Conflicting reports from the Egyptian-Palestinian negotiations in Cairo: The Israeli news site Mako-News10 reported Saturday evening that the factions comprising the Palestinian cease-fire negotiating team — the Palestinian Authority, Hamas and Islamic Jihad — had made some significant concessions on their demands for renewing the Gaza cease-fire. They agreed to permit Mahmoud Abbas’s Palestinian Authority forces take over the Gaza side of the Rafah crossing from Gaza into Egypt, something Hamas had flatly opposed until now. And they agreed to defer to a later date discussion of the Hamas demand for a seaport in Gaza. The report is based on a “Palestinian source close to the negotiations” who was quoted by Agence France Presse.
On the other hand, the Jerusalem Post reported early Sunday morning local time that the Palestinian negotiators were preparing to leave Cairo and would not negotiate further unless Israel agreed to return to the talks. Israel has insisted it won’t return to the talks unless rocket fire from Gaza is halted.
The Post’s full account doesn’t quite match its headline and lead. The threat to quit Cairo turns out to be Hamas’s chief negotiator, Cairo-based deputy political secretary Moussa Abu Marzouk, saying that the three Palestinian factions would make their decision after consulting with each other on Sunday morning.
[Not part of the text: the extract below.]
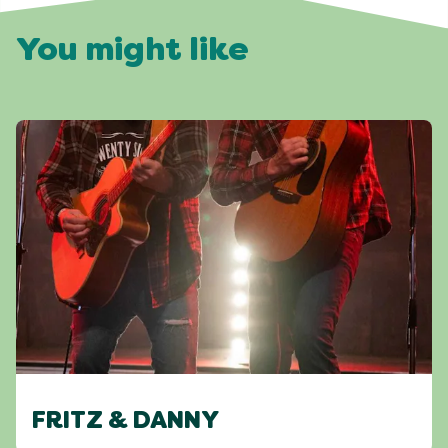
You might like
FRITZ & DANNY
Several Hamas officials, some in Cairo, some not, are quoted as threatening to leave Cairo and resume full-scale attacks on Israel unless their demands are met. Also quoted is the chairman of the joint Palestinian delegation, Fatah official Azzam al-Ahmed, who said flatly on Friday that the Palestinians would not leave Cairo until an agreement is reached. At the very end the Post story reports the factions’ concessions on Rafah and the seaport.
In Jerusalem, meanwhile, Israeli justice minister Tzipi Livni on Friday gave Prime Minister Netanyahu a draft of a proposal she plans to submit to the security cabinet this coming week to end the conflict in Gaza and resume peace talks with the Palestinian Authority. (Details at News1 in Hebrew and Jerusalem Post in English.)
The plan, first reported by political commentator Sima Kadmon in Friday’s Yediot Ahronot weekend supplement (print only), includes a staged series of confidence-building steps, beginning with humanitarian relief to Gaza residents, followed by reconstruction, establishment of full Palestinian Authority control over Gaza and finally a resumption of diplomatic peace negotiations between Israel and the Palestinian Authority. Kadmon reported that Netanyahu neither accepted nor rejected the plan when Livni first described it to him earlier in the week.
Livni’s plan would likely threaten Netanyahu’s coalition. Right-wing members reject a diplomatic agreement with the Palestinian Authority and are pushing for Israel to topple Hamas and take over Gaza itself.
Here’s how the Jerusalem Post described the Livni plan’s main elements:
The multi-stage plan proposed by Livni includes a number of parameters, including a cessation of hostilities along the Gaza frontier; immediate and massive humanitarian assistance for the reconstruction of the Gaza Strip; steps that would seek to address both Israeli security needs as well as Palestinian economic interests in Gaza; recognition of the Palestinian Authority as the sovereign ruler of Gaza while insisting that all Palestinian factions yield to its rule; establishing a PA-run mechanism that would ensure continued international assistance earmarked for civilian needs in Gaza; opening of Gaza crossings with the proper safeguards and inspection apparatus to ensure that no materials that could be used for producing armaments are permitted into the territory; and the resumption of diplomatic negotiations with PA President Mahmoud Abbas.
Israel has refused to return to the negotiations unless rocket fire from Gaza into Israel was halted. The rocket fire ceased when last week’s 72-hour cease-fire commenced Tuesday morning at 8 a.m., but resumed when the cease-fire ran out Friday morning. The Palestinian negotiators had refused to renew the truce for another 72 hours unless their demands were met, including open borders, a seaport, an airport, release of security prisoners and access for Gaza residents to the Al Aqsa mosque in Jerusalem.